Its insulating properties are comparable to expanded polystyrene foam, but the mycelium has the added advantage of being flame retardant and able to resist heat transfer. And pound for pound, it’s stronger than concrete. The mycelium can be molded to produce furniture, insulating panels and bricks with enhanced thermal and acoustic properties. And, best of all, it’s made from waste agricultural products that would otherwise be discarded and it has a lower carbon footprint than most petrochemical-based construction materials.
Carbon-Neutral Concrete
With concrete accounting for up to 8% of construction industry emissions, researchers are hard at work slashing the material’s carbon footprint. One such innovation is a 3D printed concrete alternative that eliminates the need for traditional cement. It’s also cured with captured CO2 from factory flues, making the entire process carbon neutral. Montreal-based Carbicrete is one of many companies using this technology.
Another approach to reducing the embodied carbon in concrete is a mix design that cuts out some of the cement by replacing it with mineral compounds like fly ash, blast-furnace slag, or calcined clays. These materials can reduce the embodied carbon of concrete by up to 30%.
In an even more innovative approach, a team of researchers at the University of Colorado Boulder is working on a concrete that can be used as carbon-neutral or even carbon-negative. Popular Mechanics profiles the algae-based concrete, which uses limestone crafted from algae grown through photosynthesis, to create a cement that’s net negative in embodied carbon footprint — it releases less carbon dioxide into the atmosphere than it draws down during growth.
Meanwhile, the Spanish cement manufacturer CEMEX is accelerating the commercialization of low-carbon concrete with its Vertua range. The brand offers a number of bespoke mix designs, including the Vertua ultra zero option that achieves a 70% reduction in embodied carbon emissions through the use of an innovative concrete chemistry and by partnering with Natural Capital Partners to offset any remaining unavoidable emissions.
Mineral Carbonation
A number of commercial approaches to mineral carbonation are already employed on a small scale. The construction materials market is one of the largest in the world and offers opportunities to significantly increase penetration of these low-carbon building products.
Cementing systems based on mineral carbonation can be manipulated to exhibit much longer workability windows than conventional concrete, allowing for the fabrication of structures with a superior strength-to-weight ratio and optimized topology. These systems can also be used to fabricate complex shapes that would not be possible through traditional casting or molding methods.

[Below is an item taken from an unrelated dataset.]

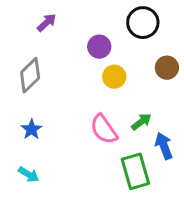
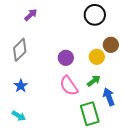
purple circle: (99, 47) -> (66, 58), moved
yellow circle: (114, 77) -> (97, 57), moved

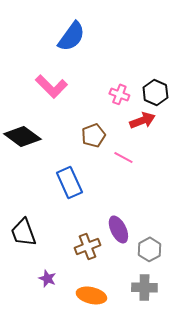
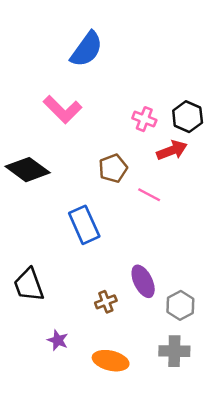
brown cross: (87, 246) -> (106, 302), size x0.7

Additionally, these systems can be designed to produce aggregates and binding agents for use in a wide variety of construction applications. This can allow these products to displace natural and existing synthetic sources of these key construction materials components.
Mineral carbonation can also be used to sequester atmospheric CO2 in the form of mineral carbonates. These processes can be engineered to utilize dilute sources such as flue gases, bypassing the energy-intensive solvent capture steps of conventional geo-CCS.
However, the high cost of these processes makes it difficult to achieve a significant reduction in net life-cycle energy required to carbonate a tonne of CO2. This can be overcome by developing better mineral carbonation chemistries and process engineering that reduce the amount of net external energy needed.